Posted On August 4, 2019

By JARRETT DEERWESTER, Sommelier

Chardonnay, Rosé, Sauvignon Blanc, Pinot Grigio, Riesling… All great white wines, but what if you are in the mood to explore off the well-worn white wine path for something completely different?

Throughout history, nearly every region in the world has produced unique wines using native grape varietals combined with soils, topography, and climate all of which combine to create unique environmental factors know as a region’s “Terrior.”  As the wine market became a global market over the last century, the number of unique varietals declined.  The global wine market became more homogenous with many countries and continents producing wines using the same cloned root stock to produce very similar wines.  Luckily for us, the globalization trends are reversing and many ancient varietals are enjoying a modern-day renaissance.  In this article, we will explore several unique white wine varietals that most readers may not be completely familiar with.

Grüner Veltliner is a grape varietal native to Southeast and Eastern Europe, grown primarily in Slovakia, Czech Republic, and Austria.  It also is currently produced by American Vineyards in cooler climate zones such as Washington, Oregon, and in the Finger Lakes region of New York.  This green skinned grape produces a white wine that is particularly food friendly and graces the wine list of many fine restaurants.  Illahe of Oregon produces an Estate Grüner Veltliner for $19.99 that is light in body but dense with aromas of dried peach, honey crisp apple, and fresh cedar board.  This wine is fermented in Acacia barrels which impart herbal flavors and complex texture.  This wine pairs wonderfully with a variety of dishes such as lean pork, seafood, chicken, and salads.

Aligoté is the second most planted varietal grape in Burgundy after Chardonnay.  It is also cultivated in eastern European countries such as Romania, Ukraine, and Bulgaria.  Aligoté is tolerant to cold and poorer soils, so often it is planted at the top and bottom of a vineyard slope in lesser soils other grapes cannot tolerate.  This grape thrives in the cooler climates found in Washington State and Jed Steele of Shooting Star Winery produced a wonderful barrel fermented ‘14 Aligoté.  The wine is crisp and clean, a wine with a nice balance of fruit and acidity.  Flinty mineral elements mix with a light floral nose.  Like the Grüner Veltliner, this is an extremely versatile food wine and works with a wide range of dishes such as shrimp, lobster, pork, and salads.  This wine is the backbone of the classic French aperitif the “Kir” made by combining two tablespoons of Créme de cassis in a glass of Aligoté.

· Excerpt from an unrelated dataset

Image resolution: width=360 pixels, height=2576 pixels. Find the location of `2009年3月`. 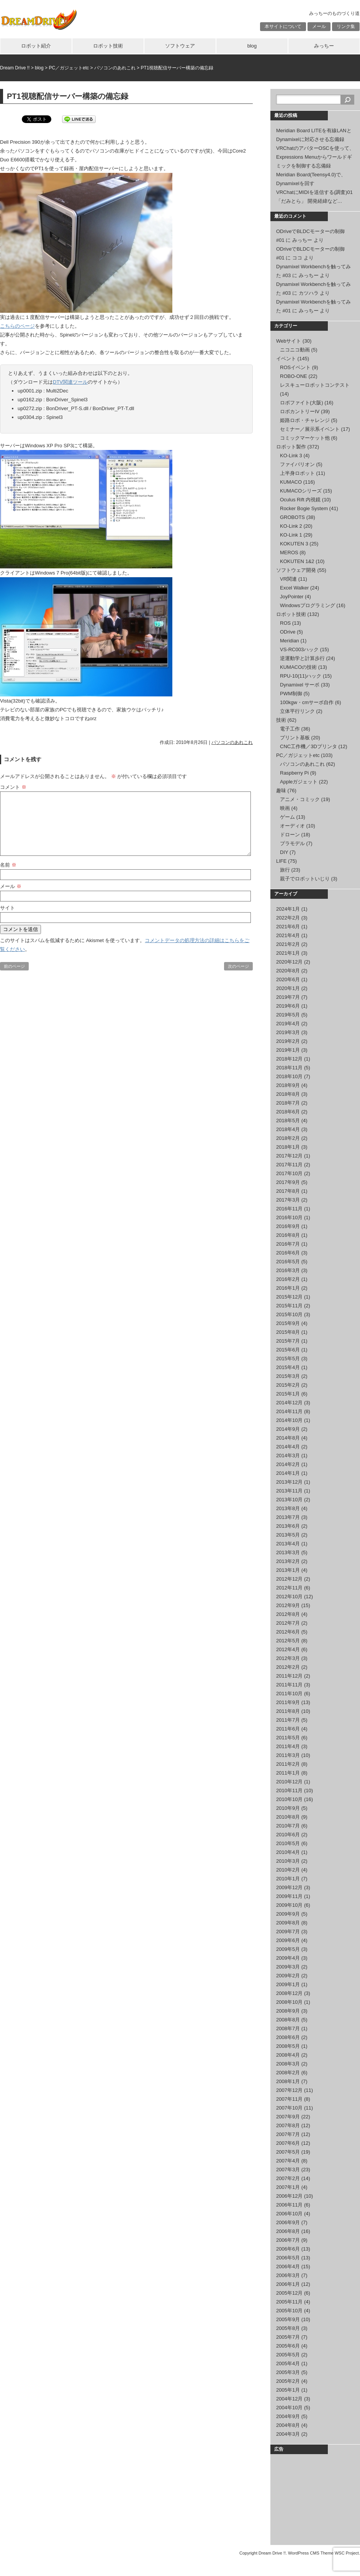

2009年3月 is located at coordinates (288, 1967).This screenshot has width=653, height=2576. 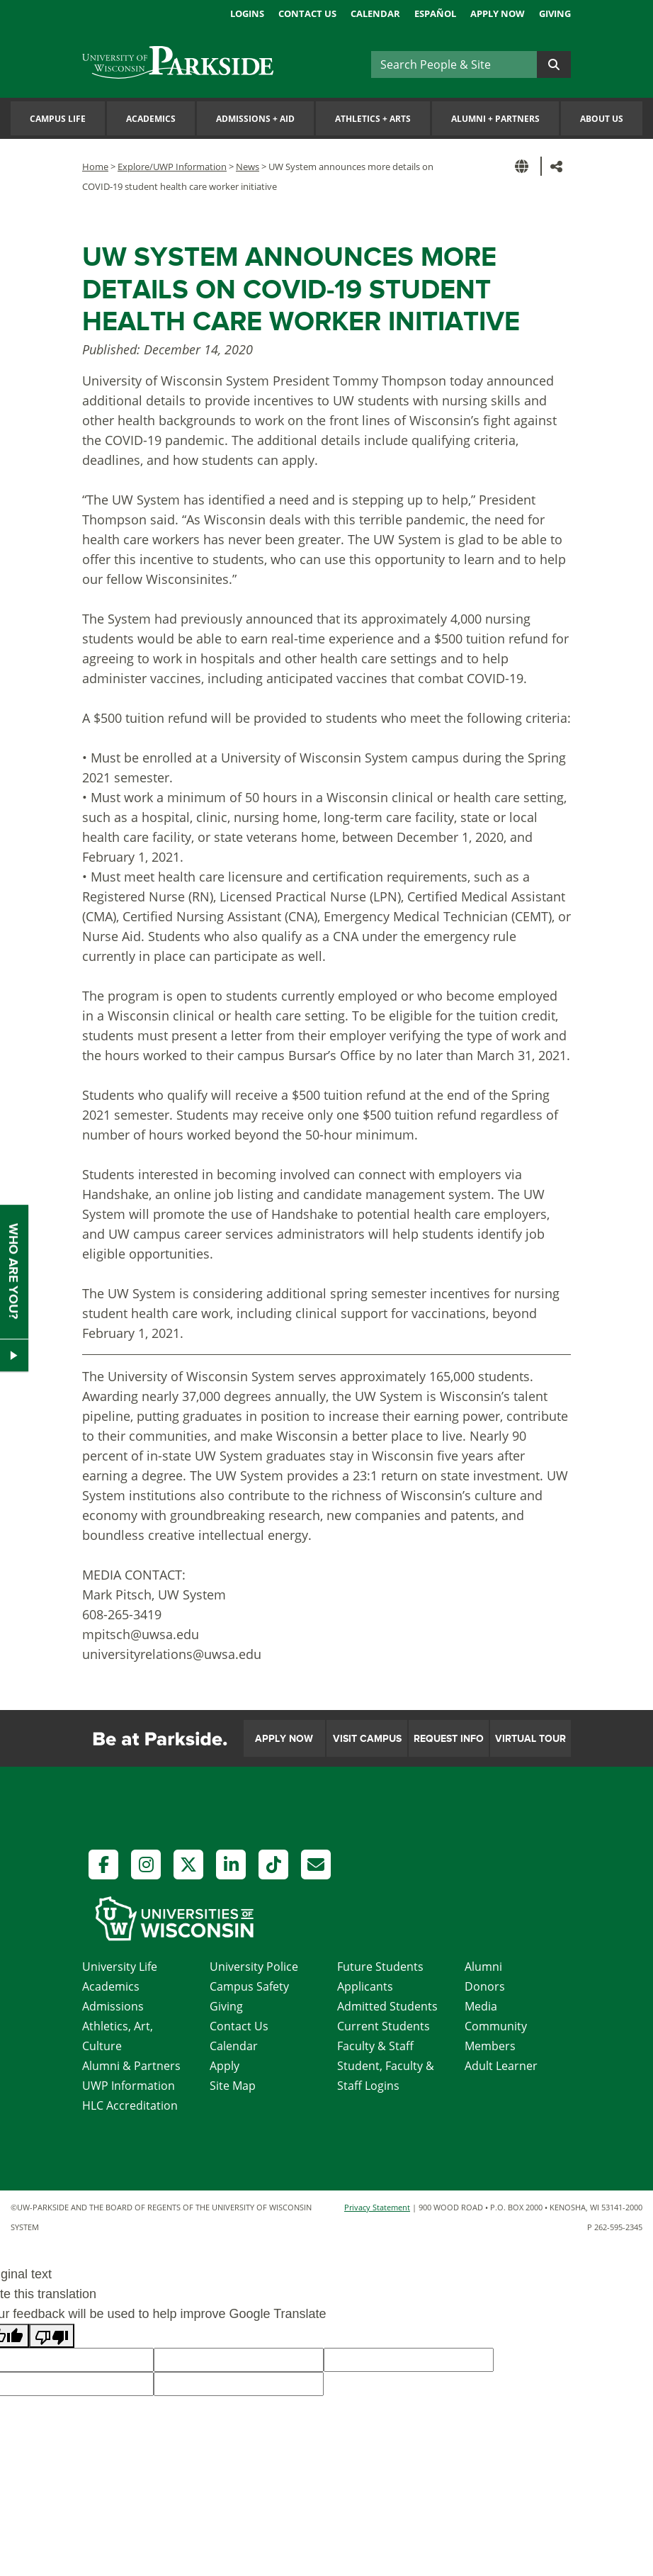 I want to click on [Search], so click(x=454, y=64).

Torrontés is the flagship white grape of Argentina.  This varietal thrives at higher altitudes and requires particular skill on the part of the winemaker to maintain suitable acid levels to balance the fruit.  The wine is best drunk young and within the first year of the vintage date, and it can resemble Gewürztraminer in its subtle spice and floral notes.  Colomé produces a fine example of this with its ‘16 Estate Grown High Altitude Torrontés.

Explore a bit this month and step off the path of common white wines and seek out at least one bottle of adventurous wine!